Olivier Père

Un frisson dans la nuit de Clint Eastwood

ARTE diffuse dimanche 31 mai à 22h20 le premier film réalisé par Clint Eastwood, Un frisson dans la nuit (Play Misty for Me, 1971), pour célébrer les 85 ans de l’acteur et metteur en scène américain qui vient de signer cette année son plus gros succès au box office mondial, American Sniper.

Dave (Clint Eastwood), un programmateur de disques vedette d’une petite station de radio locale passe tous les jours, à la demande d’une auditrice, la chanson « Misty » de Erroll Garner. Un soir dans un bar, il rencontre une jeune femme, Evelyn (Jessica Walter) qui lui avoue être son admiratrice. Ils couchent ensemble. C’est le début d’une liaison toxique et bientôt terrifiante.

Jessica Walter dans Un frisson dans la nuit

Jessica Walter dans Un frisson dans la nuit

 

Désireux de faire ses premiers pas derrière la caméra, Eastwood accepte de ne toucher que son cachet d’acteur pour réaliser Un frisson dans la nuit, d’après le scénario original d’une jeune secrétaire, Jo Heims. Acteur, producteur et réalisateur, Eastwood est aussi un homme d’affaire avisé qui impose dès son premier long métrage son indépendance artistique et économique au sein des studios hollywoodien en créant sa propre compagnie, Malpaso.

Parrainé par Don Siegel – qui tient le petit rôle d’un barman – Eastwood a l’intelligence de faire des choix artistiques en équation avec la modestie du budget. Entièrement tourné en décor naturel, dans la cadre magnifique des environs de sa ville Carmel en Californie que Eastwood connaît par cœur, le cinéaste adopte un rythme décontracté en apparente contradiction avec la tension du récit et le surgissement de scènes sanglantes.

Eastwood au sein d’un thriller angoissant se permet même une incartade bucolique et sentimentale et une visite intéressée, caméra à l’épaule sur un mode documentaire, au concert en plein air du Festival de Monterey, le jazz étant déjà sa grande passion.
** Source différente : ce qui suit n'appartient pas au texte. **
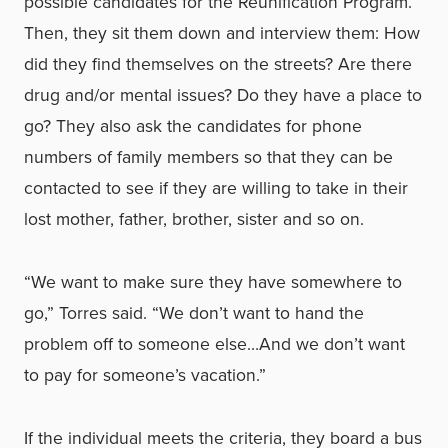
possible candidates for the Reunification Program.
Then, they sit them down and interview them: How
did they find themselves on the streets? Are there
drug and/or mental issues? Do they have a place to
go? They also ask the candidates for phone
numbers of family members so that they can be
contacted to see if they are willing to take in their
lost mother, father, brother, sister and so on.
“We want to make sure they have somewhere to
go,” Torres said. “We don’t want to hand the
problem off to someone else…And we don’t want
to pay for someone’s vacation.”
If the individual meets the criteria, they board a bus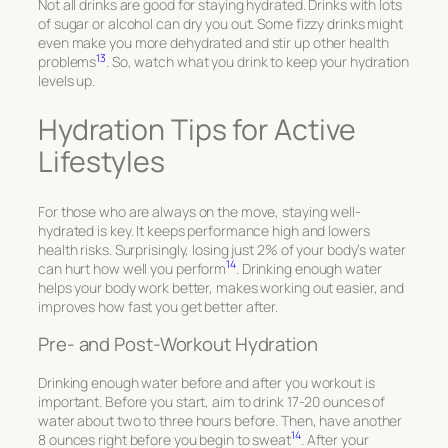
Not all drinks are good for staying hydrated. Drinks with lots
of sugar or alcohol can dry you out. Some fizzy drinks might
even make you more dehydrated and stir up other health
13
problems
. So, watch what you drink to keep your hydration
levels up.
Hydration Tips for Active
Lifestyles
For those who are always on the move, staying well-
hydrated is key. It keeps performance high and lowers
health risks. Surprisingly, losing just 2% of your body’s water
14
can hurt how well you perform
. Drinking enough water
helps your body work better, makes working out easier, and
improves how fast you get better after.
Pre- and Post-Workout Hydration
Drinking enough water before and after you workout is
important. Before you start, aim to drink 17-20 ounces of
water about two to three hours before. Then, have another
14
8 ounces right before you begin to sweat
. After your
Ces ruptures de ton participent à l’originalité du film, qui annonce le style des futures réalisations du cinéaste débutant.

Un frisson dans la nuit procède à une inversion audacieuse des conventions narratives autour du sexe et du danger en transformant Eastwood, séducteur hédoniste au machisme décomplexé, en victime harcelée par une dangereuse psychopathe, d’abord intrusive, puis rapidement menaçante.
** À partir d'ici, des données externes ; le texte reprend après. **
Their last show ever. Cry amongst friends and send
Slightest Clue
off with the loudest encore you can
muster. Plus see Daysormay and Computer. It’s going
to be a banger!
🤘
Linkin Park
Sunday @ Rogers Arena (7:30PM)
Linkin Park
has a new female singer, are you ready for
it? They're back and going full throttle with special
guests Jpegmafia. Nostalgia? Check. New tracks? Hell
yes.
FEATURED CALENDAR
Cette mise à mal du mâle américain prolonge les thématiques du film précédent interprété par Eastwood et réalisé par Siegel, le génial Les Proies, dans lequel un soldat nordiste était soigné, séquestré puis mutilé par un gynécée de jeunes filles excitées par l’intrusion d’un corps viril dans leur univers exclusivement féminin.

Le huis-clos anxiogène de Siegel cède la place à un suspens en plein air, mais la peur de la castration demeure. Eastwood s’amuse à creuser la brèche « sado-macho » qui alimente toutes sa filmographie jusque dans les années 90. La stature imposante de la star est menacée par une jeune femme instable prête à tout pour conserver les faveurs du séduisant célibataire. La situation est cocasse si l’on connaît les frasques sexuelles et le donjuanisme de Eastwood à l’écran et (surtout) à la ville. Unique incursion de Eastwood dans le thriller horrifique – La Corde raide en 1984 sera réalisé par un exécutant, Richard Tuggle – Un frisson dans la nuit anticipe de seize ans l’argument du Liaison fatale de Adrian Lyne, beaucoup plus puritain et réactionnaire.